======== SUPPLIED MATERIAL ========

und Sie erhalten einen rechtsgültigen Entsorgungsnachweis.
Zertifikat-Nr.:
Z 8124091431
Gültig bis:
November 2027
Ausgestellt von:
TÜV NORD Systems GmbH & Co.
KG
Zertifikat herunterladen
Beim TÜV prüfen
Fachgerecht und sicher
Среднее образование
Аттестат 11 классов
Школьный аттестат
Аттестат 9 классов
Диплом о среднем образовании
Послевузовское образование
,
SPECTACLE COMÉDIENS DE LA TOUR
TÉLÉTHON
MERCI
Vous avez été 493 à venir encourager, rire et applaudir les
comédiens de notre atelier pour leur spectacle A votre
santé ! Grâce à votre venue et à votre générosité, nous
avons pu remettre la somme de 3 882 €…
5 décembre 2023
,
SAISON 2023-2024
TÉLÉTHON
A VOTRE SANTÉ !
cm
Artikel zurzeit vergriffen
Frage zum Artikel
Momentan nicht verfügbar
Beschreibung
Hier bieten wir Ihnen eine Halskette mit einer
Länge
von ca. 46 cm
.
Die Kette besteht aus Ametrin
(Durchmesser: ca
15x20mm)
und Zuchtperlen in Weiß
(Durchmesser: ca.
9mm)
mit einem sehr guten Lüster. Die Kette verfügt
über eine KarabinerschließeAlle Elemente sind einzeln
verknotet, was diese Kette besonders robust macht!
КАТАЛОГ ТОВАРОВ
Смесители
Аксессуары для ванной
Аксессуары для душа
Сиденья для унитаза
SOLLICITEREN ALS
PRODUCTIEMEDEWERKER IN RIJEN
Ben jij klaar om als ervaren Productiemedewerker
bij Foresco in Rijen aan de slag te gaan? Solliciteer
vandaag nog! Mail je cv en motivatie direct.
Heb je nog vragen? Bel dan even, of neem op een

========
======== SUPPLIED MATERIAL ========

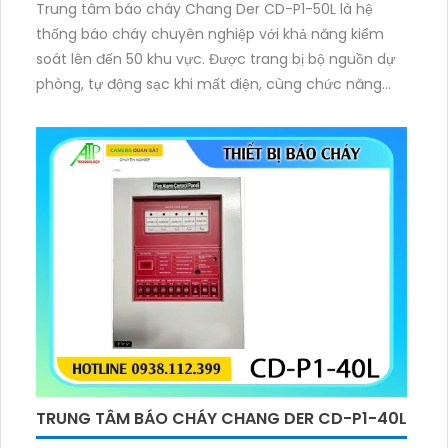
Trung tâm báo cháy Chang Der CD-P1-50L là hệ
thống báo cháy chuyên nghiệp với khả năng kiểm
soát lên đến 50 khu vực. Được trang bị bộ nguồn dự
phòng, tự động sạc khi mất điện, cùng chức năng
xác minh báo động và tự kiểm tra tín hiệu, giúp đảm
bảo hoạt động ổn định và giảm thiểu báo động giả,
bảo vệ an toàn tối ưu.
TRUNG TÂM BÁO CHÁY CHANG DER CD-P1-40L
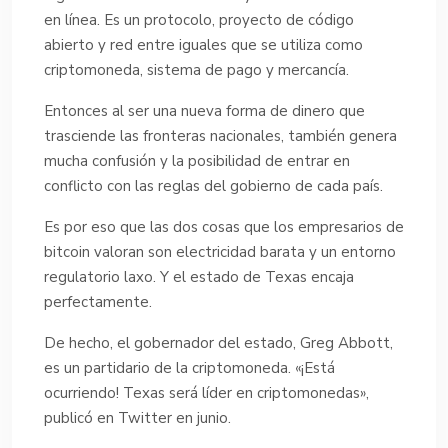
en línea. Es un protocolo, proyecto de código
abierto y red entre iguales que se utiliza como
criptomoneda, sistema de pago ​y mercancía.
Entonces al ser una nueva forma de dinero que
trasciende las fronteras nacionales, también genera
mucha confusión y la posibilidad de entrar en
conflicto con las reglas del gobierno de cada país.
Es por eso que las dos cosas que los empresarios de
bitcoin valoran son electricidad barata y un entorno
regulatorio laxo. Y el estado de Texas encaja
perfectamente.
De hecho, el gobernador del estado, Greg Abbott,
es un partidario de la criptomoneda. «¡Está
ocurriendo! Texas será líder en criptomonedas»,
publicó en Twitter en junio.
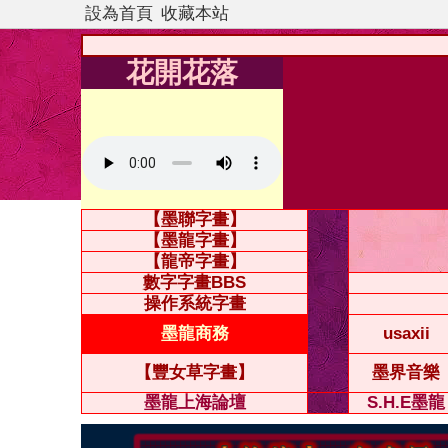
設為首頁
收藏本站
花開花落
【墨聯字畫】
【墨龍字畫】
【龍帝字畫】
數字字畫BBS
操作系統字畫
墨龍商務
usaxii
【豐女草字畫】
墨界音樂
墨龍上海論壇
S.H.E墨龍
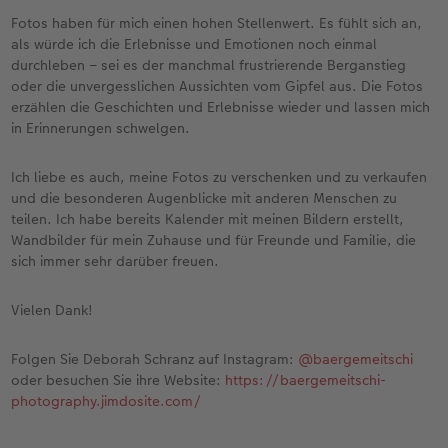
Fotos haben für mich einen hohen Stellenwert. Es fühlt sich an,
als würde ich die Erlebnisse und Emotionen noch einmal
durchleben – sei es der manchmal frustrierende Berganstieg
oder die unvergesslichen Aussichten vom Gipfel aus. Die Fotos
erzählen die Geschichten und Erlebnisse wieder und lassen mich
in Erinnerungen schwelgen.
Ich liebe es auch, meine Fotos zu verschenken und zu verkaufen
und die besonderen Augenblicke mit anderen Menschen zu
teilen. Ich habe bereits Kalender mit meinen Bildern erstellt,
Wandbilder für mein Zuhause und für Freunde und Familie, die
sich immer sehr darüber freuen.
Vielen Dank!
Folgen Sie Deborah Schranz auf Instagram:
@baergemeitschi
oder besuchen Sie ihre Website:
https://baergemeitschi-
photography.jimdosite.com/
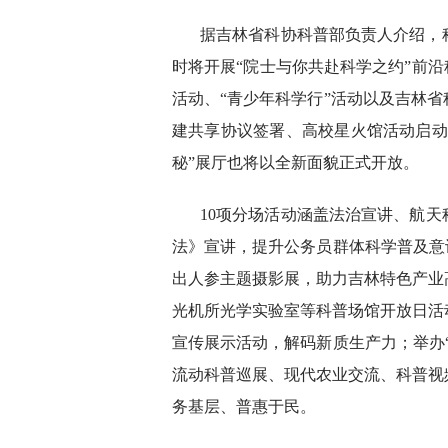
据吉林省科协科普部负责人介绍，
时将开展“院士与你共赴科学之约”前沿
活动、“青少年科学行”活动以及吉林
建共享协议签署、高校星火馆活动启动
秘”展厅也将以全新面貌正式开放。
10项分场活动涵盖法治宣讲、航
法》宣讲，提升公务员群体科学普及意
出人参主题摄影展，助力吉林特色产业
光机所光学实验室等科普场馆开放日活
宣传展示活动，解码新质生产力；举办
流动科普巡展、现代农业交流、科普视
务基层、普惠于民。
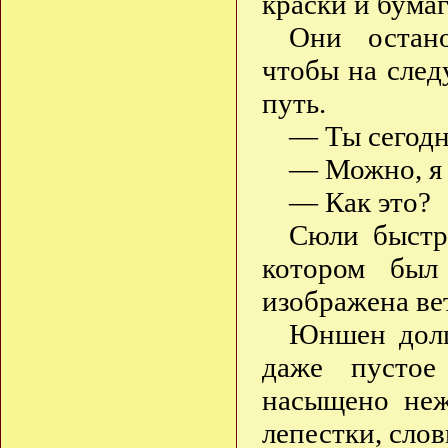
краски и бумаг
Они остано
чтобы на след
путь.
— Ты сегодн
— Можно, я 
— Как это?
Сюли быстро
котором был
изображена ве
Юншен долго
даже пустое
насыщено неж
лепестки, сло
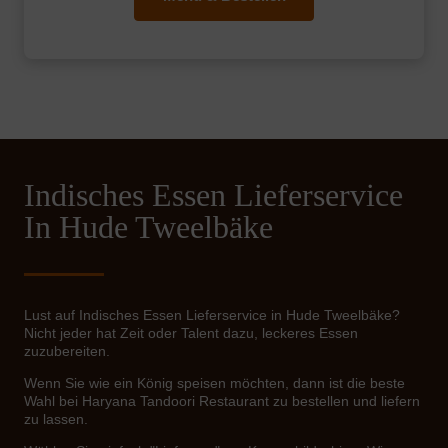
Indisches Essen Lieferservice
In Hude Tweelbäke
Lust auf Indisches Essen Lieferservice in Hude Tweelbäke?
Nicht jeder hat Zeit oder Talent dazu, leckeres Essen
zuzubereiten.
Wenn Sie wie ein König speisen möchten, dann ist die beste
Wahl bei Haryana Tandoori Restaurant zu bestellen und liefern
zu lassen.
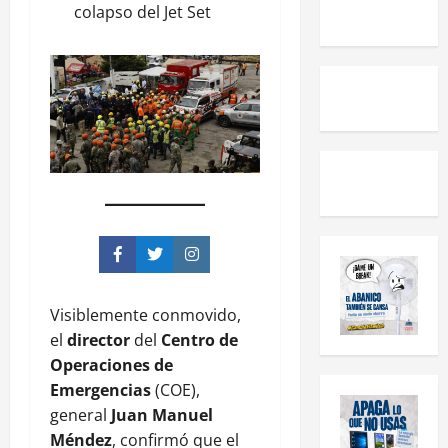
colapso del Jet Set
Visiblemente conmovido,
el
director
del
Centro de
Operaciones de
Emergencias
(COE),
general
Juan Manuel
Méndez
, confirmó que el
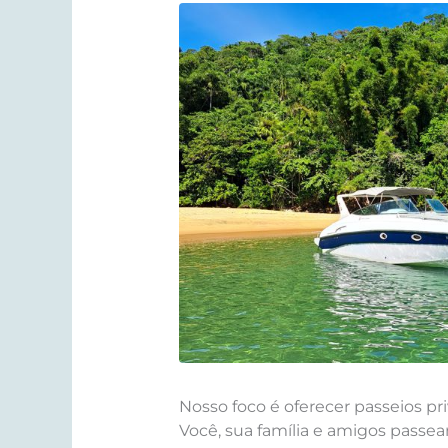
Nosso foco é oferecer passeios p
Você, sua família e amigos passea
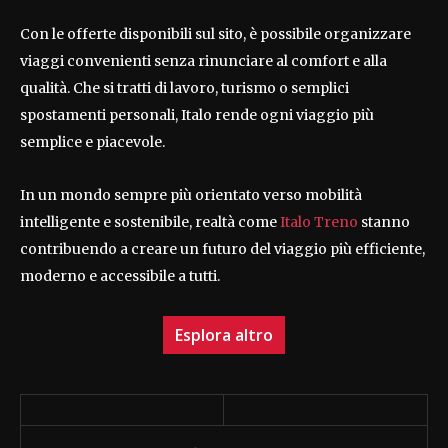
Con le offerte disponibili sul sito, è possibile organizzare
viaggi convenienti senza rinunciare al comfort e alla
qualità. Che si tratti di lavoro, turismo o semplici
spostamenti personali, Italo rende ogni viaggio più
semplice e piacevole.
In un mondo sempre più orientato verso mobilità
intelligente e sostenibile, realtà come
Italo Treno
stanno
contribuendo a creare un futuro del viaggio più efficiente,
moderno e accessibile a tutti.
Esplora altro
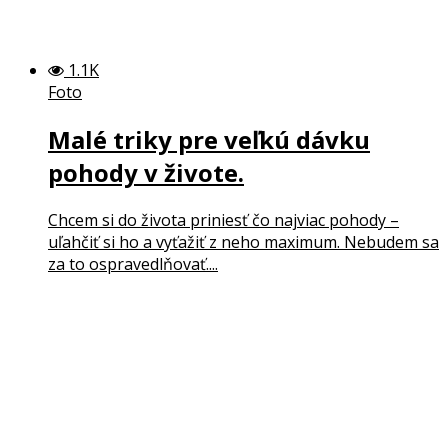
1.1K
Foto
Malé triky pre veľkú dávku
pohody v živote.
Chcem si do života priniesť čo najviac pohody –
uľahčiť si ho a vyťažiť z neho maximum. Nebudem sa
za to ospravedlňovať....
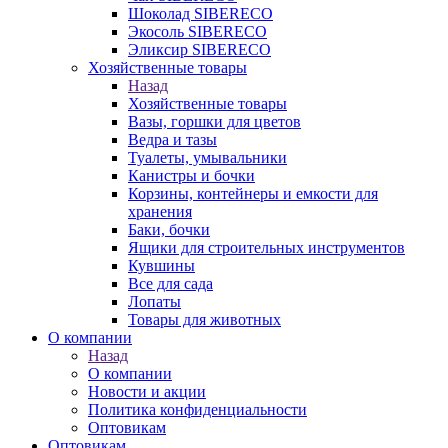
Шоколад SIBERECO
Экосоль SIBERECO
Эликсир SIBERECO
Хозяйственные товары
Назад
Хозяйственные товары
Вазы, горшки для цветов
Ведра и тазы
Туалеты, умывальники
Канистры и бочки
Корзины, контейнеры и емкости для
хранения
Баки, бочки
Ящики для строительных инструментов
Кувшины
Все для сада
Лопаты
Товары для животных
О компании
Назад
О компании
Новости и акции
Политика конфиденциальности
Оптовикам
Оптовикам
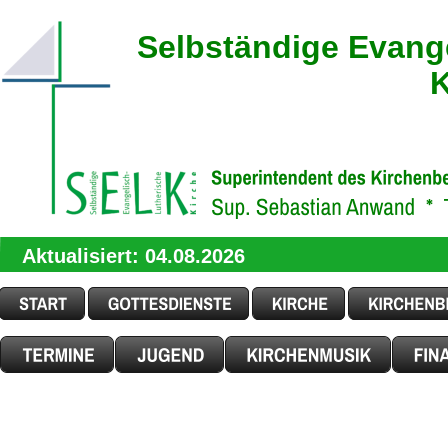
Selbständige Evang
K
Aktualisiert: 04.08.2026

========
======== SUPPLIED MATERIAL ========

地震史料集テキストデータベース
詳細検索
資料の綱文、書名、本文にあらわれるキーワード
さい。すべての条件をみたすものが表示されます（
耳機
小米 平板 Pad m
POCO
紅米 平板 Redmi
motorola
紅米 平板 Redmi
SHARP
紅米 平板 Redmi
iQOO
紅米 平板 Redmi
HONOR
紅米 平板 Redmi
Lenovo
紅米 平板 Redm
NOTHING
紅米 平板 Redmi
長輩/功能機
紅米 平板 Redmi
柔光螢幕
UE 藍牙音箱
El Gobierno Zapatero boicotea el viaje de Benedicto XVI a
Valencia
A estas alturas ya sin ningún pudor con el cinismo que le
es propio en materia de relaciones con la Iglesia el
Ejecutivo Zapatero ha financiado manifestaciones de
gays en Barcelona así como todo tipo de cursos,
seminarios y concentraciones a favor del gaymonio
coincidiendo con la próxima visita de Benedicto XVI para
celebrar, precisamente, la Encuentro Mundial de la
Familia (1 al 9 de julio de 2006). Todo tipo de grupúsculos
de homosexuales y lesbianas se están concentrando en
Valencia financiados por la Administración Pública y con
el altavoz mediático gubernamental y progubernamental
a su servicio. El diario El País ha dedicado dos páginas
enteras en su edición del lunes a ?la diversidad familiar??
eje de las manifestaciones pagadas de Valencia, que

========

PROBLEM TO WORK ON>
Write out exactly the lines that fall from the line with "und Sie erhalten" to the line with "Heb je nog vragen?" in the records above, keeping both ends.

EXPECTED ANSWER>
und Sie erhalten einen rechtsgültigen Entsorgungsnachweis.
Zertifikat-Nr.:
Z 8124091431
Gültig bis:
November 2027
Ausgestellt von:
TÜV NORD Systems GmbH & Co.
KG
Zertifikat herunterladen
Beim TÜV prüfen
Fachgerecht und sicher
Среднее образование
Аттестат 11 классов
Школьный аттестат
Аттестат 9 классов
Диплом о среднем образовании
Послевузовское образование
,
SPECTACLE COMÉDIENS DE LA TOUR
TÉLÉTHON
MERCI
Vous avez été 493 à venir encourager, rire et applaudir les
comédiens de notre atelier pour leur spectacle A votre
santé ! Grâce à votre venue et à votre générosité, nous
avons pu remettre la somme de 3 882 €…
5 décembre 2023
,
SAISON 2023-2024
TÉLÉTHON
A VOTRE SANTÉ !
cm
Artikel zurzeit vergriffen
Frage zum Artikel
Momentan nicht verfügbar
Beschreibung
Hier bieten wir Ihnen eine Halskette mit einer
Länge
von ca. 46 cm
.
Die Kette besteht aus Ametrin
(Durchmesser: ca
15x20mm)
und Zuchtperlen in Weiß
(Durchmesser: ca.
9mm)
mit einem sehr guten Lüster. Die Kette verfügt
über eine KarabinerschließeAlle Elemente sind einzeln
verknotet, was diese Kette besonders robust macht!
КАТАЛОГ ТОВАРОВ
Смесители
Аксессуары для ванной
Аксессуары для душа
Сиденья для унитаза
SOLLICITEREN ALS
PRODUCTIEMEDEWERKER IN RIJEN
Ben jij klaar om als ervaren Productiemedewerker
bij Foresco in Rijen aan de slag te gaan? Solliciteer
vandaag nog! Mail je cv en motivatie direct.
Heb je nog vragen? Bel dan even, of neem op een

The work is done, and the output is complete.